Community in der Krise

Wie geht es der lesbischen Initiative RuT?

9. Apr. 2020

RuT hat die Aktion „Zusammen schaffen wir das!“ ins Leben gerufen – eine Nachbarschaftshilfe für die L*-Community! Ob man einfach wen zum Reden braucht oder jemanden, der die Medikamente aus der Apotheke abholt oder Einkäufe vorbei bringt: hier lässt sich Hilfe finden. SIEGESSÄULE sprach mit den Projektleiterinnen Gabriele Michalak („Lesben mit Behinderung“) und Stephanie Kuhnen (Lesbisch*Sichtbar.Berlin) von RuT e.V.
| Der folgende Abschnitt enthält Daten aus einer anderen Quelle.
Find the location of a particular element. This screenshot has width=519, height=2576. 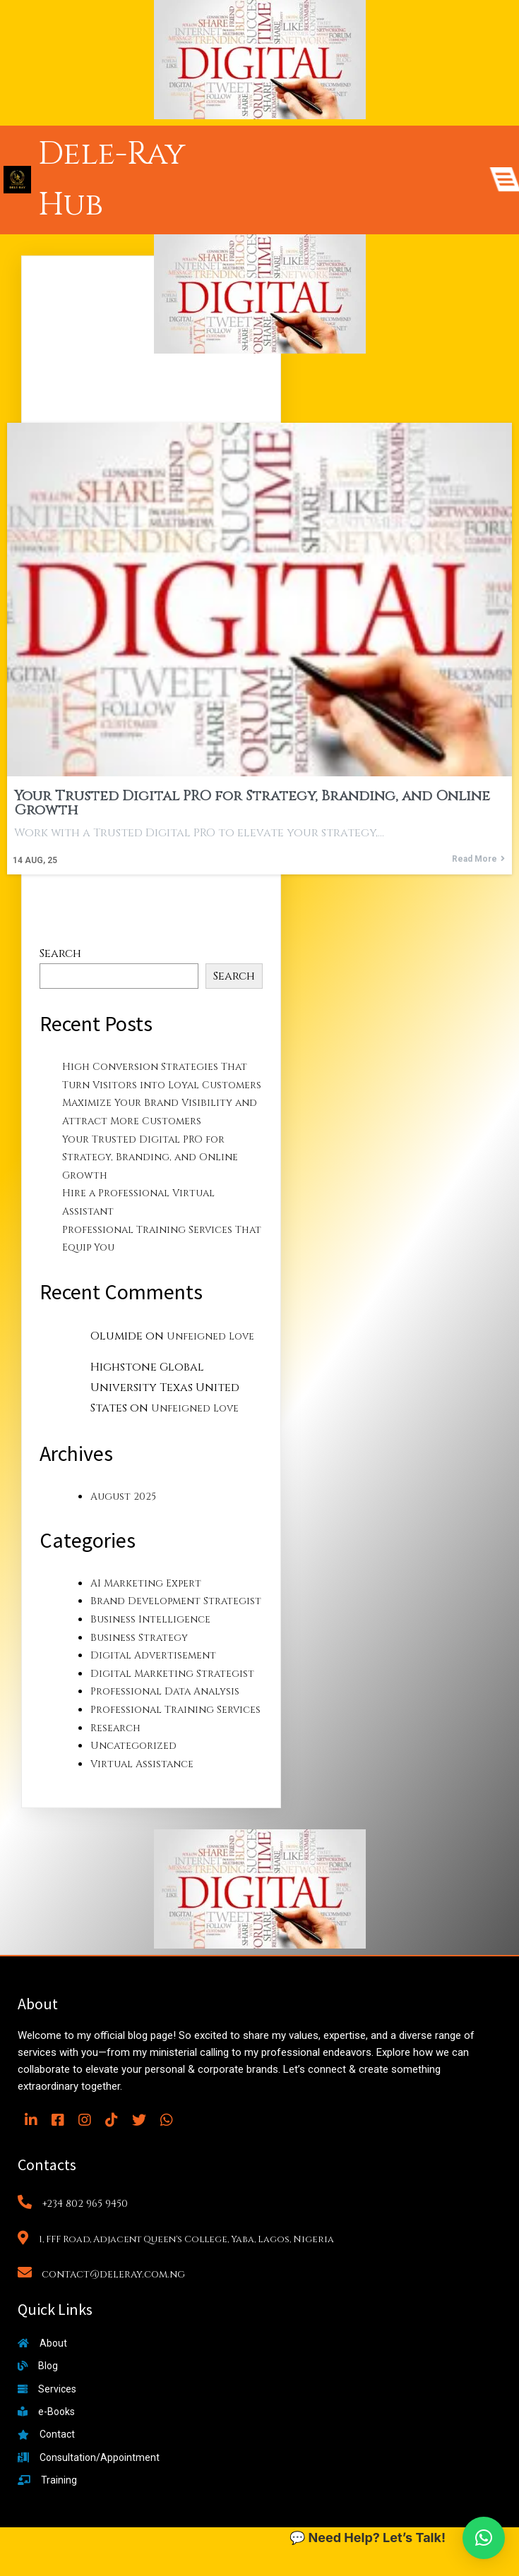 AI Marketing Expert is located at coordinates (145, 1583).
Was ist die Idee dahinter, eine eigene Nachbarschaftshilfe zu organisieren? Es gibt ja schon einige Initiativen in der Stadt, u. a. auch queere wie die vom Karada House (SIEGESSÄULE berichtete). Habt ihr eine eigene Zielgruppe? RuT ist seit über 30 Jahren ein soziales, inklusives Projekt, gegründet aus der autonomen Lesbenbewegung, das für Teilhabegerechtigkeiten kämpft, das die L*-Community in verschiedenen Bedarfen unterstützt und generell mitdenkt, dass nicht alle Lesben* dieselben Teilnahmemöglichkeiten an sozialem Leben haben. In den Räumen des RuT treffen sich normalerweise viele Gruppen, es gibt Beratungen, Veranstaltungen, Freizeitangebote. Die haben wir jetzt natürlich erstmal einstellen müssen. Eine Nachbarschaftshilfe zu organisieren, ist daher nicht nur nahe liegend, sondern eine Verpflichtung, die in unserem Selbstverständnis liegt. Unsere primäre Zielgruppe sind natürlich diejenigen, die das RuT ohnehin kennen und nutzen. Aber auch diejenigen Lesben*, für deren Bedarfe wir entsprechend sensibilisiert sind ,ältere und alte Lesben, Lesben mit chronischen Erkrankungen und körperlichen sowie psychischen Einschränkungen Viele von ihnen leben allein und/oder sind finanziell nicht gut ausgestattet. Nachbarschaftshilfe ist also ein etwas ungenauer Begriff, da es nicht nur um Lesben in unmittelbarer Nähe zum Projektort Schillerkiez in Neukölln geht. Wir laden ausdrücklich alle, die sich selbst der L-Community zugehörig fühlen, dazu ein, uns anzurufen oder zu schreiben. Mit anderen Nachbarschaftshilfen stehen wir in solidarischem Kontakt und schauen, wie wir Ressourcen teilen können und wie sich einzelne Netzwerke gegenseitig verstärken können.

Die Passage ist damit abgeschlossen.